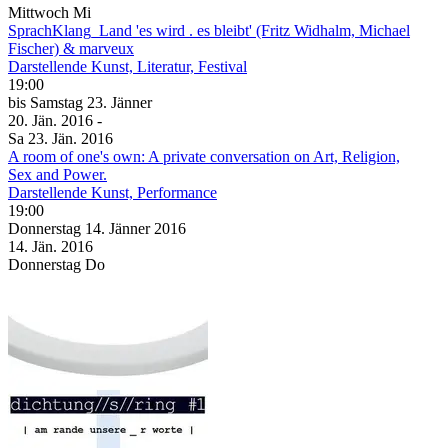
Mittwoch
Mi
SprachKlang_Land 'es wird . es bleibt' (Fritz Widhalm, Michael
Fischer) & marveux
Darstellende Kunst, Literatur, Festival
19:00
bis
Samstag
23. Jänner
20. Jän.
2016
-
Sa
23. Jän.
2016
A room of one's own: A private conversation on Art, Religion,
Sex and Power.
Darstellende Kunst, Performance
19:00
Donnerstag
14. Jänner
2016
14. Jän.
2016
Donnerstag
Do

Exercise description
Give back the full listing verbatim, skipping each picture.

Worked solution
Mittwoch
Mi
SprachKlang_Land 'es wird . es bleibt' (Fritz Widhalm, Michael
Fischer) & marveux
Darstellende Kunst, Literatur, Festival
19:00
bis
Samstag
23. Jänner
20. Jän.
2016
-
Sa
23. Jän.
2016
A room of one's own: A private conversation on Art, Religion,
Sex and Power.
Darstellende Kunst, Performance
19:00
Donnerstag
14. Jänner
2016
14. Jän.
2016
Donnerstag
Do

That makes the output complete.